Administration and security of Code Insights

Code Insights enforce user permissions

Users can only create code insights that include repositories they have access to. Moreover, when creating code insights, the repository field will not validate nor show users repositories they would not have access to otherwise.

When a user is viewing an insight, any repositories they do not have access to will not be included in the total counts.

Security of native Sourcegraph Code Insights (Search-based and Language Insights)

Sourcegraph search-based and language insights run natively on a Sourcegraph instance using the instance's Sourcegraph search API. This means they don't send any information about your code to third-party servers.

Insight and Dashboard permissions

Note: there are no separate read/write permissions. If a user can view an insight or dashboard, they can also edit it.

A user can view an insight if at least one of the following is true:

The user created the insight.
The user has permission to view a dashboard that the insight is on.

Except for the singular, non-transferable creator's permission noted in case 1 above, permissions can be thought of as belonging to a dashboard. Dashboards have 3 permission levels:

User: only this specific user can view this dashboard.
Organization: only users within this organization can view this dashboard.
Global: any user on the Sourcegraph instance can view this dashboard.

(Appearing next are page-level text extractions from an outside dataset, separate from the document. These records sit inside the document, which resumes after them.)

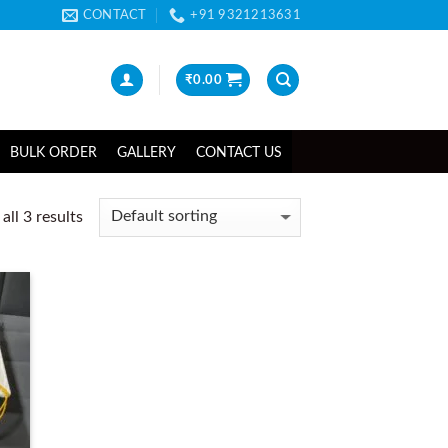
CONTACT
+91 9321213631
₹
0.00
BULK ORDER
GALLERY
CONTACT US
ll 3 results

Changing permission levels

Because there are no separate read/write permissions and no dashboard owners, any user who can view a dashboard can change its permission level or add/remove insights from the dashboard. The only way to guarantee continued access to an insight that you did not create is to add it to a private dashboard.

If a user gets deleted, any insights they created will still be visible to other users via the dashboards they appear on. However, if one of these insights is removed from all dashboards, it will no longer be accessible.

Code Insights Admin (>=5.0)

Sourcegraph administrators can view and manage the background jobs that Code Insights runs when historically backfilling an insight. The following functionality is available under Code Insights jobs in the Maintenance section within the Site Admin (/site-admin/code-insights-jobs):

See a list of the jobs that backfill an insight and their current state
See any errors that occurred when backfilling an insight
Retry a failed backfill
Move a backfill job to the front or back of the processing queue

The jobs can be searched by state and by an insight's title or the label of any of its series.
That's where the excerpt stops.